EXERCISE BRIEF: Only one span of the listing below should come back. It runs from the line with "by the controller." through the line with "sides, and how Somaliland-related dynamics", and each of its lines must be reproduced exactly.

DATA TO PROCESS:
╭──

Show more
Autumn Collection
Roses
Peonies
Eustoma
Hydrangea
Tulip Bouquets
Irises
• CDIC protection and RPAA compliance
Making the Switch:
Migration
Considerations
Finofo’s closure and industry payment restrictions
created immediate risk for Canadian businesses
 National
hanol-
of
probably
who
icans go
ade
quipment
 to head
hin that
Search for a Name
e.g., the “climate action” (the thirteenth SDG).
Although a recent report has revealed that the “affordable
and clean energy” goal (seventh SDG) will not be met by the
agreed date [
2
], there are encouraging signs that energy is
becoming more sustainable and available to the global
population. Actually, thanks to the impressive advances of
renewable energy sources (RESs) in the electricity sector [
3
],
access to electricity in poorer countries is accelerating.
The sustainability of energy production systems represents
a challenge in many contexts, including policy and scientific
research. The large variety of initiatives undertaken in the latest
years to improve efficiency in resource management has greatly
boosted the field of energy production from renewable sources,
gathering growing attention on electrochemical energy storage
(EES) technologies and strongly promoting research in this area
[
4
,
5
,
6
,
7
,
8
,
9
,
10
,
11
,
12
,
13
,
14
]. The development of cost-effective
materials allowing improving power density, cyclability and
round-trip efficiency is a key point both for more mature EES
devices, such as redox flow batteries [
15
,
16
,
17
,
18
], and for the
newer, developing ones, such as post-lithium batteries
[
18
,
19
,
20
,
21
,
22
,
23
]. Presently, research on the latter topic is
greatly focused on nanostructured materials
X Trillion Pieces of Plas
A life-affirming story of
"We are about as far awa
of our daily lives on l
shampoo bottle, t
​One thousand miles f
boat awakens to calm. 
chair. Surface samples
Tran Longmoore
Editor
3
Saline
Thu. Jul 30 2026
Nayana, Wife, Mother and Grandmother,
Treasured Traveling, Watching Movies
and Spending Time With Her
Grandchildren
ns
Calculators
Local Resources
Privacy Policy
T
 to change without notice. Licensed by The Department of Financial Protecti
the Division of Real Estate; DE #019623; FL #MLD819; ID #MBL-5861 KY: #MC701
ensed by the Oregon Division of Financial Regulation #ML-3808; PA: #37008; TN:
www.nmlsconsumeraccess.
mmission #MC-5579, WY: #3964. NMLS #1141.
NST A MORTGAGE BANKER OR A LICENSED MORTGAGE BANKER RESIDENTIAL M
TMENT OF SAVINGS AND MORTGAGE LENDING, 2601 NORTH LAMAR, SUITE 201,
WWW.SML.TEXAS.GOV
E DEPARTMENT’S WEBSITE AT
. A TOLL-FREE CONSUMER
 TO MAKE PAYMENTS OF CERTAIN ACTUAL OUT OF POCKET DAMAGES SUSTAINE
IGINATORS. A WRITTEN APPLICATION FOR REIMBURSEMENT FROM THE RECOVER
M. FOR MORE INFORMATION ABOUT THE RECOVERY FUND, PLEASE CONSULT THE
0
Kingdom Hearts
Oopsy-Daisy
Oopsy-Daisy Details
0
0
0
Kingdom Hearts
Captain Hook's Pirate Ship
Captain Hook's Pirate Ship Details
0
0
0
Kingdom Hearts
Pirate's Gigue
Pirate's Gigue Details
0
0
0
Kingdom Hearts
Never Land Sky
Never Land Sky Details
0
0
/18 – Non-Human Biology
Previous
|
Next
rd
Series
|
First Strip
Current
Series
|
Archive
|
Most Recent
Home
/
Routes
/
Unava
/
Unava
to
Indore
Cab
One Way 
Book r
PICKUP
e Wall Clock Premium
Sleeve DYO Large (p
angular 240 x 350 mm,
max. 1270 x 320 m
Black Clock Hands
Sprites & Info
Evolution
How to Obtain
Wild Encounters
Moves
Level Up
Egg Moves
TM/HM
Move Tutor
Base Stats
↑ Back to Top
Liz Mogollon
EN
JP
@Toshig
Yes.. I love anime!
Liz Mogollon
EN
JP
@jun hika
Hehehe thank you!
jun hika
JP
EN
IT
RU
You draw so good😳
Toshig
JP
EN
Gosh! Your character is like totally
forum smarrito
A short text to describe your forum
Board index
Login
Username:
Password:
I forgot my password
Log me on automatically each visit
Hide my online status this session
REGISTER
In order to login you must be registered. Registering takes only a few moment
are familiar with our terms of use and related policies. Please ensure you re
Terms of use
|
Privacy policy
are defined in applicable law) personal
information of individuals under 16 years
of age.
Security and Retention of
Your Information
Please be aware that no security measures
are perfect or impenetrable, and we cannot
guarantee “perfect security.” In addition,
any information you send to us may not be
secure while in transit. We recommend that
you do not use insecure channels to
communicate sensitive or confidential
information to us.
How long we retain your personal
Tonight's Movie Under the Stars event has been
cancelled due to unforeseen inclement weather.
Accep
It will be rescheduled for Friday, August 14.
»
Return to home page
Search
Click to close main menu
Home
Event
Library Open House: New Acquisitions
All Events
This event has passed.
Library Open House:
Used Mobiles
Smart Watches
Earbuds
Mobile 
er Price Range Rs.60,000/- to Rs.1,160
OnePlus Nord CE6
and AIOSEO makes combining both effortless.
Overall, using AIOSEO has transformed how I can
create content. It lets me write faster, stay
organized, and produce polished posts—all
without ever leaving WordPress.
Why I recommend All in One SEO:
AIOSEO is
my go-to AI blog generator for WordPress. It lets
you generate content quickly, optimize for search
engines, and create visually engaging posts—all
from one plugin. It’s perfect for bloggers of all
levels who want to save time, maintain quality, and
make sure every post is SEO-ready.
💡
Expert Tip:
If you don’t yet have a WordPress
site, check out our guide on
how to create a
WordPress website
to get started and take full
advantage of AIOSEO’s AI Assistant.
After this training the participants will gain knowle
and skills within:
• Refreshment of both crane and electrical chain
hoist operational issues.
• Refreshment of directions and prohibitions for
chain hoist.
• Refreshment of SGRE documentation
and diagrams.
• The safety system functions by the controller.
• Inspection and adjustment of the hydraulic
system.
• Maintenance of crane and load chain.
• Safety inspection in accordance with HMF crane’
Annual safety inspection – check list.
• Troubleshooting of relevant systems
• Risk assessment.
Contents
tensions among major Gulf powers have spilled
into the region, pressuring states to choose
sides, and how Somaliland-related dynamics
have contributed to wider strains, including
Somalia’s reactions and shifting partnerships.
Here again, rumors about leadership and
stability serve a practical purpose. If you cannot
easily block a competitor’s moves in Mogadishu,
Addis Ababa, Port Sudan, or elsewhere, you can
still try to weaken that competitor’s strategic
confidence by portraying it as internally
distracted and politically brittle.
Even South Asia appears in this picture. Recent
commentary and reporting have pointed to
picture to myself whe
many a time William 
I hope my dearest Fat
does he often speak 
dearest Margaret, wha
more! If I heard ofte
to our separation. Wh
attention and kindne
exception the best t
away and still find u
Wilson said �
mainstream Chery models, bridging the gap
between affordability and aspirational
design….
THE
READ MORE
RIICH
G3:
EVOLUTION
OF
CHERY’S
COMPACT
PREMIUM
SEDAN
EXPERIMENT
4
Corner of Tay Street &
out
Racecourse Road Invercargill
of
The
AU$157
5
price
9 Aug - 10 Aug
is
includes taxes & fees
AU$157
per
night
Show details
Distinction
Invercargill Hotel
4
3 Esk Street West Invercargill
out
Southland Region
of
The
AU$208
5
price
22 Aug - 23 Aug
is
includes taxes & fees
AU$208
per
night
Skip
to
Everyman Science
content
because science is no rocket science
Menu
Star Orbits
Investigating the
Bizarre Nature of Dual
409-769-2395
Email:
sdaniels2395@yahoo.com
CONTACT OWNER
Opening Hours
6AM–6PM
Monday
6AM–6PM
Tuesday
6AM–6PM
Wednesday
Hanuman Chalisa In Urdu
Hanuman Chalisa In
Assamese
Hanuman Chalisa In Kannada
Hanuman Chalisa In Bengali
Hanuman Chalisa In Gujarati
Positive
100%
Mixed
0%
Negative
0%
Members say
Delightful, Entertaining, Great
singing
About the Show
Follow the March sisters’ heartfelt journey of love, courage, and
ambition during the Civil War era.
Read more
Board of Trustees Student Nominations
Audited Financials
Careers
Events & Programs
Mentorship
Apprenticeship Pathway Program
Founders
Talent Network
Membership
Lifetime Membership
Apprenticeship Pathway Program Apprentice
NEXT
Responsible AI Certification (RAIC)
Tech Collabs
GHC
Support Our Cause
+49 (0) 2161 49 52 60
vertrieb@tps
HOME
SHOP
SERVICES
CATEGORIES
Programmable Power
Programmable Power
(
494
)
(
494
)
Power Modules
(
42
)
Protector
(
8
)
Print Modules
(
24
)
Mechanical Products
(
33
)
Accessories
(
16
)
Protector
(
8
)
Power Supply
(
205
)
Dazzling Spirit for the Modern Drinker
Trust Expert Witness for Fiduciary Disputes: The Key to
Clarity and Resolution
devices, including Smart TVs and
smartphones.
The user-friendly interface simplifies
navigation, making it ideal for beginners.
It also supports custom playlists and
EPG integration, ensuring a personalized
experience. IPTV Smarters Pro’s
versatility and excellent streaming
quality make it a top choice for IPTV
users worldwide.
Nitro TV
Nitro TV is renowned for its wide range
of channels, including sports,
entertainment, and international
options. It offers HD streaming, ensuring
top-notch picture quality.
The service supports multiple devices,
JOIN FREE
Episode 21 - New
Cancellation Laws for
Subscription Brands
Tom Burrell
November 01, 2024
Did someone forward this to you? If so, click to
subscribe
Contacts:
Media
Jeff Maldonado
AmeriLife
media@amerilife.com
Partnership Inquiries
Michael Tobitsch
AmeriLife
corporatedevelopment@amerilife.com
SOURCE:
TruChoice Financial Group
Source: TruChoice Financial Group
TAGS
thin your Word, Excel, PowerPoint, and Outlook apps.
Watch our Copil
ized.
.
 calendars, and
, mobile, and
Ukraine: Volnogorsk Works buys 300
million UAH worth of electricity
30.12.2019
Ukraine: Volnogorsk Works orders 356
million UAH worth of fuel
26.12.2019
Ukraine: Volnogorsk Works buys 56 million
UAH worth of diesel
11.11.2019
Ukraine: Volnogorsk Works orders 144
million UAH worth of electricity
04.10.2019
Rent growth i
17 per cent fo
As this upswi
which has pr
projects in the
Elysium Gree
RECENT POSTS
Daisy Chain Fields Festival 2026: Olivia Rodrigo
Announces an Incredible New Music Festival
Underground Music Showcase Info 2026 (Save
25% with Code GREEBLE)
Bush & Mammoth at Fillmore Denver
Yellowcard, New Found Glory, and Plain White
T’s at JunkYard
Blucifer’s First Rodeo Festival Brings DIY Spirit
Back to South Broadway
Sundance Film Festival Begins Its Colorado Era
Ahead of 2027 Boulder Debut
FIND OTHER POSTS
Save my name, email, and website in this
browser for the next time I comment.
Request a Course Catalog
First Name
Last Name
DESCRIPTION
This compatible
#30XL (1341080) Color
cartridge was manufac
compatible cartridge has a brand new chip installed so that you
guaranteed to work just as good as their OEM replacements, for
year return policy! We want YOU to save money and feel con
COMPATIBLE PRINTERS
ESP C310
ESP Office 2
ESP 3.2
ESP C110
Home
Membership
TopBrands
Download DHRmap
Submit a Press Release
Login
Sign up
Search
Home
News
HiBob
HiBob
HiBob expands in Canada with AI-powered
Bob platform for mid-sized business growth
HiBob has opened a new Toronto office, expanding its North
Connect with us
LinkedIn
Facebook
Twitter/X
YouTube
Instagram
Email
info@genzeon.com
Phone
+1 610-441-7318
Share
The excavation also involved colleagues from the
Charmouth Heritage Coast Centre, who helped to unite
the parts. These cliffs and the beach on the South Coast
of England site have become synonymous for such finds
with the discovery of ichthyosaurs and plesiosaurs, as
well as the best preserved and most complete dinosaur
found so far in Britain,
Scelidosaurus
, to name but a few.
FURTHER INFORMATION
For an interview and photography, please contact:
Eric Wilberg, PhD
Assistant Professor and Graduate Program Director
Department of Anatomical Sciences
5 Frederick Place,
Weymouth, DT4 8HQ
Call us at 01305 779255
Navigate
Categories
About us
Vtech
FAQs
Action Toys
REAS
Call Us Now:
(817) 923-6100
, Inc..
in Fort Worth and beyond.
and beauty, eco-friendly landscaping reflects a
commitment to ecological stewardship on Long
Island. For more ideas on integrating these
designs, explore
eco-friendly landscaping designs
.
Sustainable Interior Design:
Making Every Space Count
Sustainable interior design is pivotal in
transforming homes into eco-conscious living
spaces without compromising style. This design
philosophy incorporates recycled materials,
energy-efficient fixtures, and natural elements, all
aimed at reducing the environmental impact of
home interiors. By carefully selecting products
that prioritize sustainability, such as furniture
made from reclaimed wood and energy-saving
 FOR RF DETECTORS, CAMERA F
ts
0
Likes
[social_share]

╰──

ANSWER:
• The safety system functions by the controller.
• Inspection and adjustment of the hydraulic
system.
• Maintenance of crane and load chain.
• Safety inspection in accordance with HMF crane’
Annual safety inspection – check list.
• Troubleshooting of relevant systems
• Risk assessment.
Contents
tensions among major Gulf powers have spilled
into the region, pressuring states to choose
sides, and how Somaliland-related dynamics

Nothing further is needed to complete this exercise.